For the final half of their program, CSQ returned to the fifth string quartet of Benjamin Lees. This was completed in the summer of 2001 under a CSQ commission for their Call & Response series. In fact, the commission requested that Lees “respond” to the “call” of the Shostakovich and Britten quartets performed during the first half of last night’s recital. Lees’ primary influence, however, seems to have been Surrealist painting; and he tried to capture the illogical juxtapositions of images evoked by the Surrealists in his own juxtapositions of thematic material. To some extent similar juxtapositions can be found in Shostakovich, but Britten’s presence is less clear.

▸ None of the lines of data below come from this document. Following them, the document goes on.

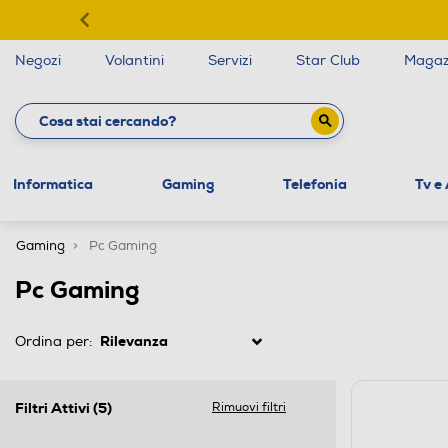
Negozi
Volantini
Servizi
Star Club
Magaz
Informatica
Gaming
Telefonia
Tv e
Gaming
Pc Gaming
Pc Gaming
Ordina per:
Filtri Attivi
(5)
Rimuovi filtri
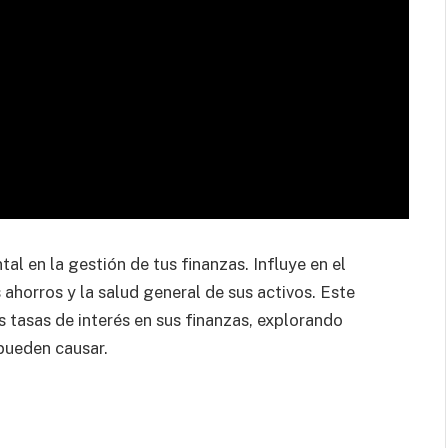
l en la gestión de tus finanzas. Influye en el
 ahorros y la salud general de sus activos. Este
s tasas de interés en sus finanzas, explorando
pueden causar.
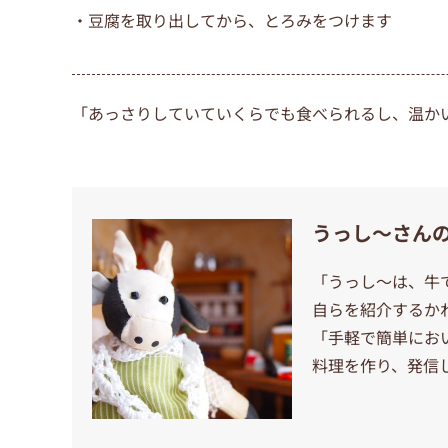
・豆腐を取り出してから、とろみをつけます
「あっさりしていていくらでも食べられるし、温か
うっし〜さん
「うっし〜は、牛
自らを紹介するか
「手軽で簡単にお
料理を作り、発信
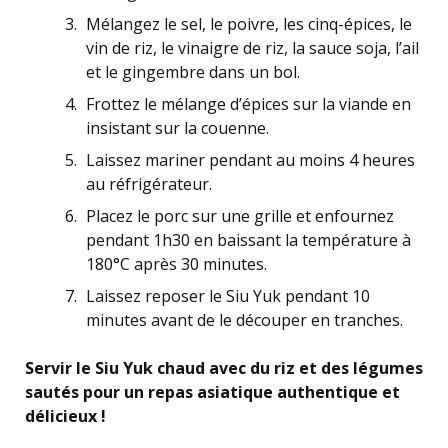
Mélangez le sel, le poivre, les cinq-épices, le
vin de riz, le vinaigre de riz, la sauce soja, l’ail
et le gingembre dans un bol.
Frottez le mélange d’épices sur la viande en
insistant sur la couenne.
Laissez mariner pendant au moins 4 heures
au réfrigérateur.
Placez le porc sur une grille et enfournez
pendant 1h30 en baissant la température à
180°C après 30 minutes.
Laissez reposer le Siu Yuk pendant 10
minutes avant de le découper en tranches.
Servir le Siu Yuk chaud avec du riz et des légumes
sautés pour un repas asiatique authentique et
délicieux !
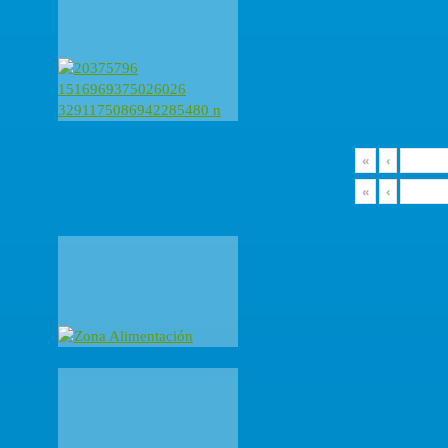
«
‹
«
‹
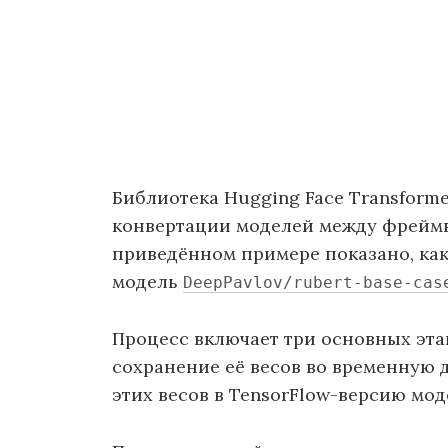
Библиотека Hugging Face Transform
конвертации моделей между фреймво
приведённом примере показано, как
модель
DeepPavlov/rubert-base-cas
Процесс включает три основных эта
сохранение её весов во временную
этих весов в TensorFlow-версию мо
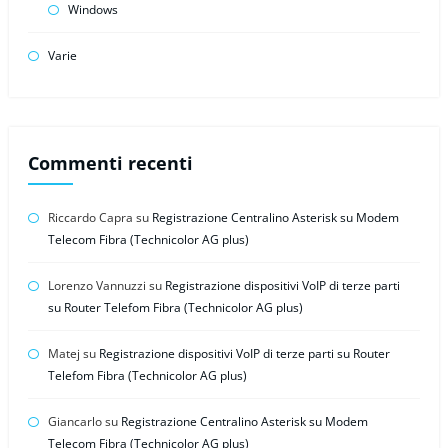
Windows
Varie
Commenti recenti
Riccardo Capra
su
Registrazione Centralino Asterisk su Modem
Telecom Fibra (Technicolor AG plus)
Lorenzo Vannuzzi
su
Registrazione dispositivi VoIP di terze parti
su Router Telefom Fibra (Technicolor AG plus)
Matej
su
Registrazione dispositivi VoIP di terze parti su Router
Telefom Fibra (Technicolor AG plus)
Giancarlo
su
Registrazione Centralino Asterisk su Modem
Telecom Fibra (Technicolor AG plus)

Indeed, there was even a bit of irony in that, after the seven movements of Shostakovich’s quartet and the five movements of Britten’s, Lees should fall back on the traditional four-movement conventions of the eighteenth century. In addition, the final movement is an “Explosive” (actually the movement title) burst of fugal writing, which may have taken in both the seventeenth century and Britten in a single nod. While there is no parallel fugue in Opus 94, Britten was particular skilled at imitative counterpoint; and, for all we know, Lees had decided that, following the spirit of Johann Sebastian Bach, it would be appropriate to complement the passacaglia of Opus 94 with a fugue.

CSQ made a clear case that there was as much substance in Lees as had been encountered in both Shostakovich and Britten. The problem, however, is that Lees’ music receives so little attention that appreciating his substance is more difficult. The evening thus concluded with the poignant reminder that here was a composer who clearly deserved more attention than he was getting and that this was not a mission that CSQ could undertake alone.